** Your objective **
No pictures belong in the answer. Repeat all the entries exactly.

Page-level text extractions
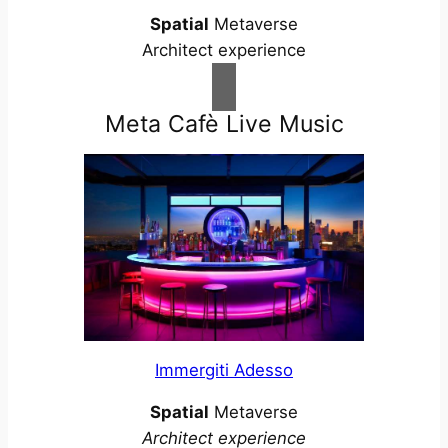
Spatial
Metaverse
Architect experience
Meta Cafè Live Music
Immergiti Adesso
Spatial
Metaverse
Architect experience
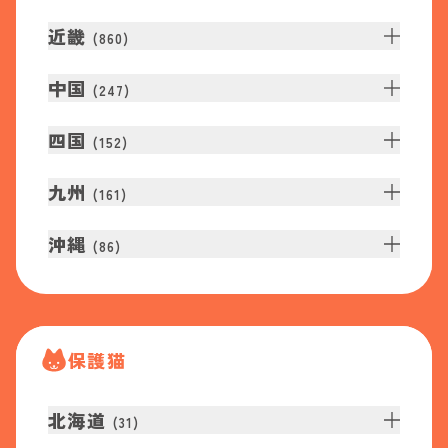
近畿
(
860
)
中国
(
247
)
四国
(
152
)
九州
(
161
)
沖縄
(
86
)
保護猫
北海道
(
31
)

** Answer **
Spatial
Metaverse
Architect experience
Meta Cafè Live Music
Immergiti Adesso
Spatial
Metaverse
Architect experience
近畿
(
860
)
中国
(
247
)
四国
(
152
)
九州
(
161
)
沖縄
(
86
)
保護猫
北海道
(
31
)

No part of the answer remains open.